Ma le mani, sicuramente, non faranno male al Presidente degli Stati Uniti Joe Biden che al termine di un intervento all’Università della Carolina del Nord si è girato per stringere la mano a chi doveva essere vicino a lui, ma non c’era nessuno. Spaesato, ha atteso qualche secondo per poi scendere dal palco. Abbiamo scoperto che gli ospiti d’onore erano i Fantastici 4 e in quel momento Biden stava stringendo la mano alla Donna Invisibile.

Il 1° Maggio ci volevano alla Festa dei Lavoratori, ma abbiamo declinato l’invito andando a quella dei Disoccupati. C’era molta più gente.

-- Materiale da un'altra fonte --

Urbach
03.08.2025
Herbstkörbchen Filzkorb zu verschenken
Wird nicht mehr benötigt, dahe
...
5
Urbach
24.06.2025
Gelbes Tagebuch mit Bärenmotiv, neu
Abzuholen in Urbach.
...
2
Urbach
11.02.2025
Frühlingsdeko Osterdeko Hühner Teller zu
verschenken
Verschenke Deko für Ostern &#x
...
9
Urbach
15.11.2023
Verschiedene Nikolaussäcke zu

Crisi del Gas. Probabilmente i nostri Governanti, facendo la pagliuzza, hanno deciso di mandare un nostro Ministro in Africa. E a chi e toccata la pagliuzza più corta? Guarda caso a Luigi Di Maio. Speriamo che almeno là, quando parla, lo capiscano.

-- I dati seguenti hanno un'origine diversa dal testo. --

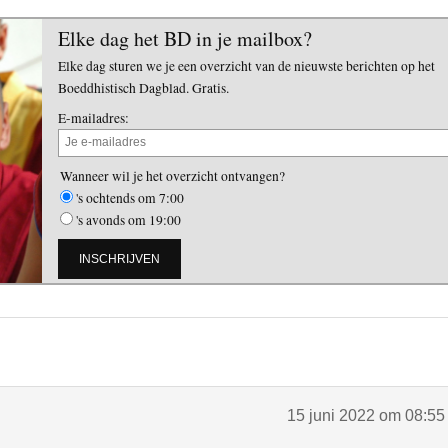
Elke dag het BD in je mailbox?
Elke dag sturen we je een overzicht van de nieuwste berichten op het
Boeddhistisch Dagblad. Gratis.
E-mailadres:
Wanneer wil je het overzicht ontvangen?
's ochtends om 7:00
's avonds om 19:00
15 juni 2022 om 08:55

Il nostro Governo ha deciso di cominciare a cercare gas e petrolio in Italia. In attesa che si dia inizio alle perforazioni, Rocco Siffredi ha esclamato: “Serve una mano?” (ma no!!!)

Oggi abbiamo discusso con un nostro amico esperto linguistico. Ci ha parlato dell’importanza della virgola con 2 esempi lampanti che dicono così:

Nella vita non ho nessuno scopo e sono felice (senza la virgola)

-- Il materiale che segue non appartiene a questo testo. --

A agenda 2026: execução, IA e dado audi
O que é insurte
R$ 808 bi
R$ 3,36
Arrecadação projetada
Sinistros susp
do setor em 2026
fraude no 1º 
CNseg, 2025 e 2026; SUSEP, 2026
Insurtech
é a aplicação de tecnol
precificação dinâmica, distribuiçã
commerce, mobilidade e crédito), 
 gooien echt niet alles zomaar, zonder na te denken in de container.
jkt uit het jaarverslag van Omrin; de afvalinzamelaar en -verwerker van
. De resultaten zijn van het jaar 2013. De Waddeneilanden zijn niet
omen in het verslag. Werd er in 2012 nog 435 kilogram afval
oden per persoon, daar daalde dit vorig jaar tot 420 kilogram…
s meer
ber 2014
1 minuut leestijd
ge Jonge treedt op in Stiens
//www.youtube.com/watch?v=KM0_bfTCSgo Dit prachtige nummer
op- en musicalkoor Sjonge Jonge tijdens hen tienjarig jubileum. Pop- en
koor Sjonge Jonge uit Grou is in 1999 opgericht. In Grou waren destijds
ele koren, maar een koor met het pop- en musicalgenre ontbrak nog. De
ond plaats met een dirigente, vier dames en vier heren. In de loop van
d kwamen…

Nella vita non ho nessuno, scopo e sono felice (con la virgola).

La differenza è notevole.

Abbiamo letto su un quotidiano: “Aereo russo viola i cieli della Svezia“. Siamo rimasti sorpresi: non avevamo mai visto un aereo viola…

Ci hanno spiegato che il bicchiere che occorre per bere lo champagne è a forma di seno femminile. Qualcuno sa, per caso, a che forma si rifà la flute?

Brutta gaffe di Mahmood, che durante la conferenza stampa dell’Eurovision Song Contest si è fatto scappare un rutto. Non ci troviamo niente di male, ricordandoci che alle medie un nostro compagno di classe riusciva a dire ramarro rosso ruttando.

La Cassazione ha deciso che d’ora in avanti per non fare differenze tra moglie e marito (chiedete ai separati) i figli avranno doppio cognome. Un nostro amico, che ha il papà che si chiama Giulio Coglio e la mamma che di nome fa Simona Nazzo, ci ha detto che ringrazia ma declina.

Post scriptum: Ci chiedevamo, se uno va in ospedale e viene curato può dir messa?